Ia tidak ingin mood nya rusak gegara asistennya yang nggak ada akhlak itu. Tomy yang tidak ingin gajinya di potong pun segera mengambil langkah seribu.


🍃🍃🍃


Aluna terbangun dari tidurnya, kala perutnya terasa sakit. Ia mengejapkan matanya menyesuaikan cahaya yang masuk ke dalam retina matanya.


Ia melihat kesamping, ternyata kosong. Ia tidak mendapati suaminya. Aluna bangkit dari tidurnya. Tubuhnya seakan remuk karena ulah suaminya. Semalam suaminya benar-benar tidak memberikan waktu untuknya beristirahat.


Aluna menutup tubuhnya dengan selimut. Sakit, itulah yang ia rasakan sekarang ini. Dengan perlahan, ia berjalan menuju kamar mandi.


Sesampainya di kamar mandi, Ia mengisi bathtub dengan air hangat. Setelah terisi penuh, ia meneteskan aroma terapi dan juga aroma Vanilla ke dalam air itu. Aroma yang sangat ia suka.

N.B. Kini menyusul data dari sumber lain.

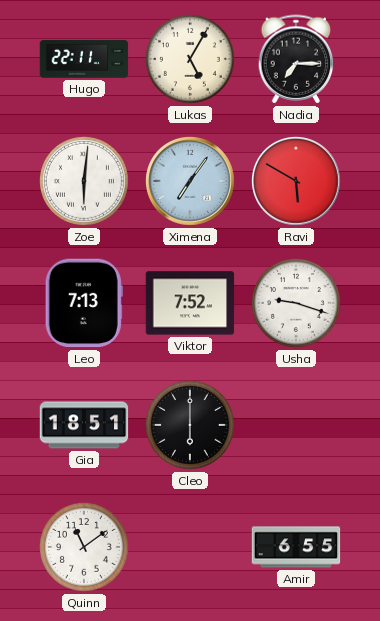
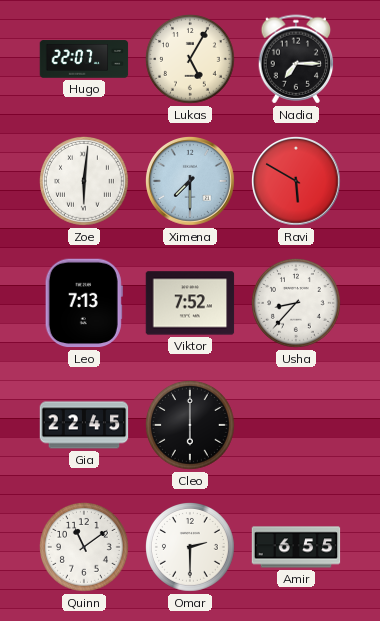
Hugo: 22:11 -> 22:07
Ximena: 7:06 -> 7:30
Usha: 9:18 -> 8:37
Gia: 18:51 -> 22:45
Omar: none -> 2:30
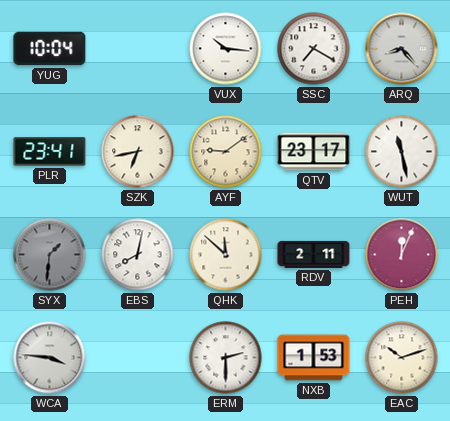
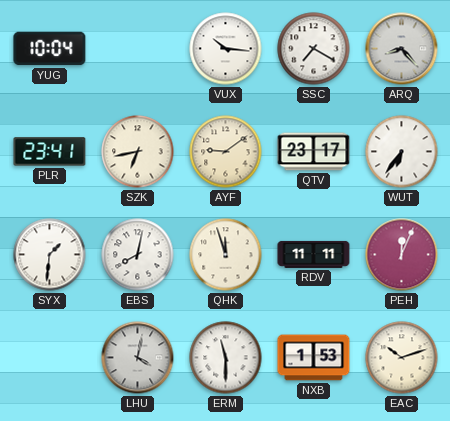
WUT: 11:28 -> 6:36
SYX dial: grey -> white
QHK: 11:52 -> 11:57
RDV: 2:11 -> 11:11
WCA: 3:46 -> none
LHU: none -> 4:02
ERM: 2:30 -> 11:30
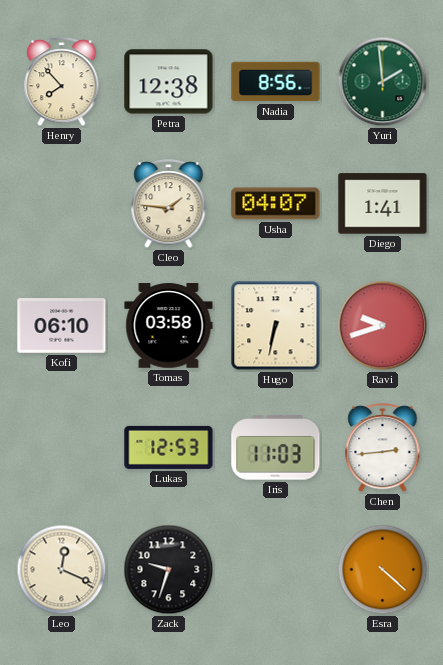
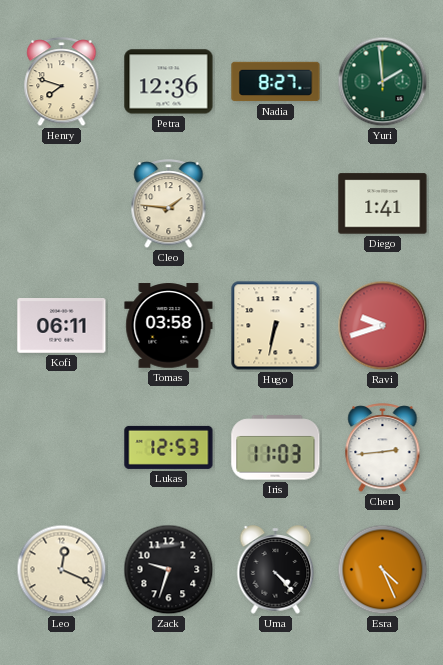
Henry: 7:53 -> 7:48
Petra: 12:38 -> 12:36
Nadia: 8:56 -> 8:27
Usha: 04:07 -> none
Kofi: 06:10 -> 06:11
Uma: none -> 4:23
Esra: 4:22 -> 4:26
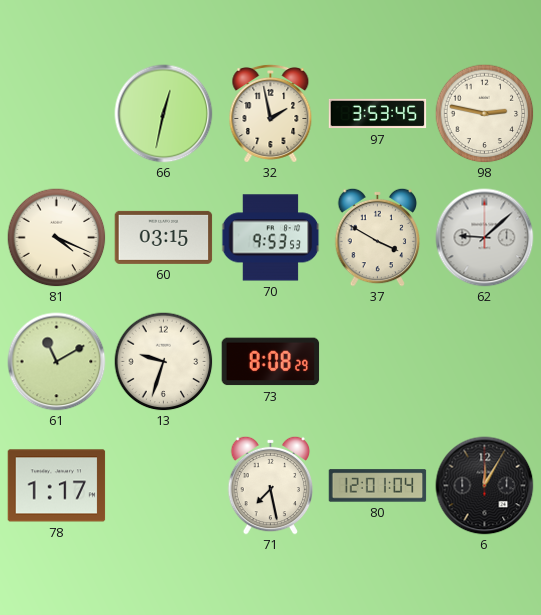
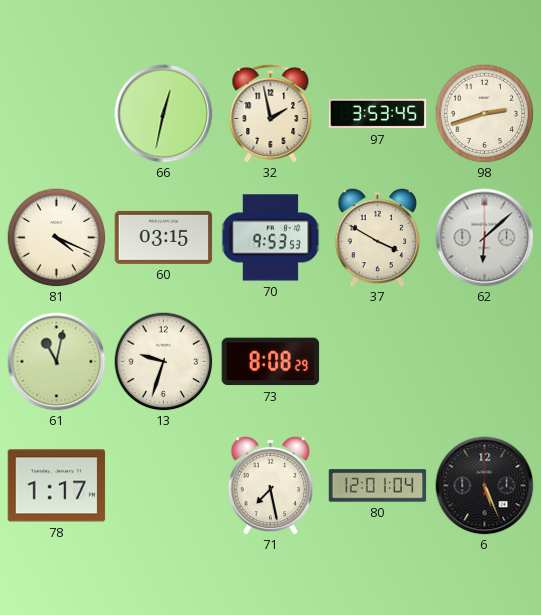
98: 2:47 -> 2:42
62: 9:08 -> 6:08
61: 11:10 -> 11:02
6: 12:05 -> 5:26
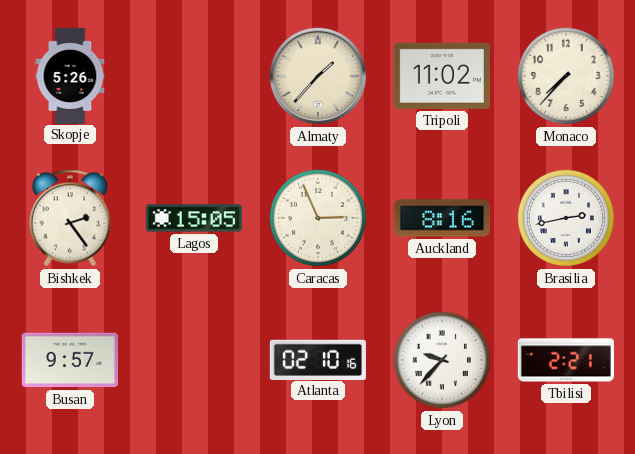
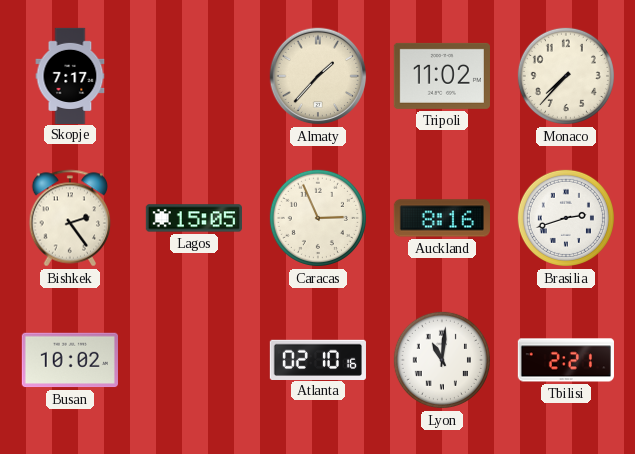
Skopje: 5:26 -> 7:17
Brasilia: 2:43 -> 2:42
Busan: 9:57 -> 10:02
Lyon: 9:37 -> 11:01
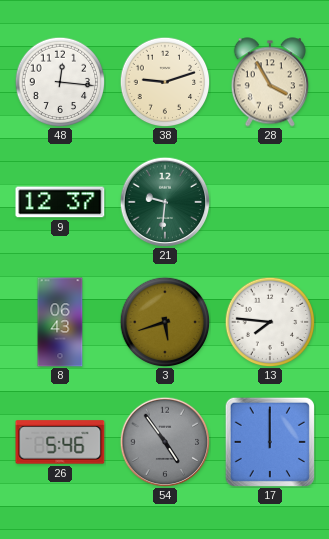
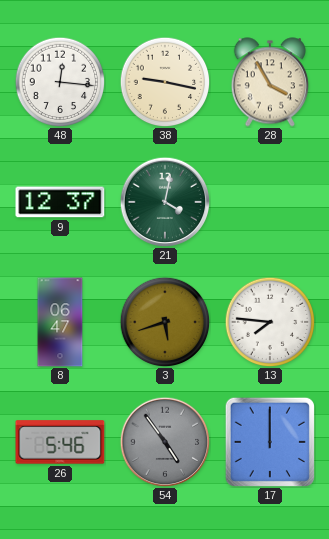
38: 9:12 -> 9:17
21: 9:31 -> 4:02
8: 06:43 -> 06:47
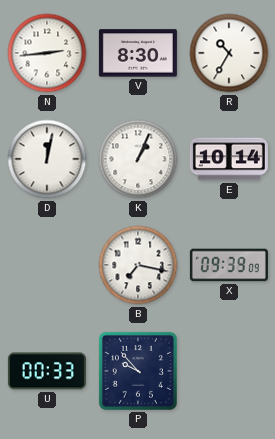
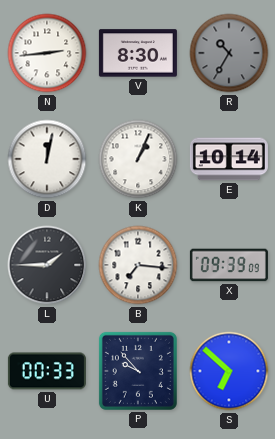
R dial: white -> grey
L: none -> 1:45
B: 7:17 -> 7:16
S: none -> 6:52
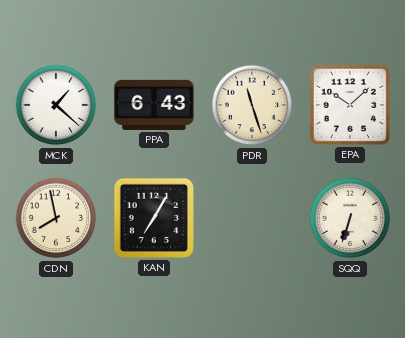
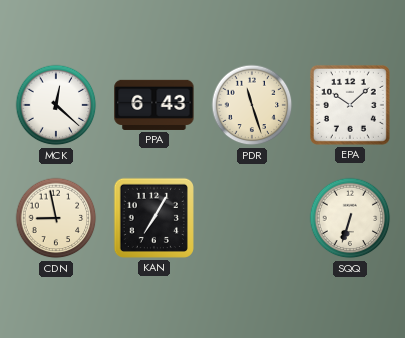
MCK: 1:22 -> 12:22
CDN: 7:58 -> 8:58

Aluna membuka selimut yang menutupi tubuhnya. Alangkah kagetnya ia melihat tubuhnya yang sudah di penuhi tanda merah.


" Dasar, macan mesum!"


Ia masuk kedalam bathtub dan segera membersihkan dirinya. Aluna memejamkan matanya menikmati acara mandinya. Aroma terapi itu sungguh mampu membuatnya tenang.


Setelah tiga puluh menit, Aluna pun menyudahi acara mandinya. Sekarang tubuhnya sudah terasa lebih rileks dan rasa sakit di bagian bawahnya sudah berkurang. Ia keluar dari bathtub dan memakai jubah handuknya.


Hari ini ia tidak akan ke kampus. Karena tidak mungkin ia pergi dengan keadaannya seperti ini. Apalagi tanda yang dibuat suaminya itu memenuhi lehernya.


" Gimana cara menutupi tanda ini ya?"


Aluna mengambil bedak bayi untuk menutupi tanda yang di lehernya. Tapi bedak itu tidak mampu menutupi tanda merah keunguan itu. Ia pun memakai foundation . Ia lega karena foundation itu bisa menutupi tanda merah itu.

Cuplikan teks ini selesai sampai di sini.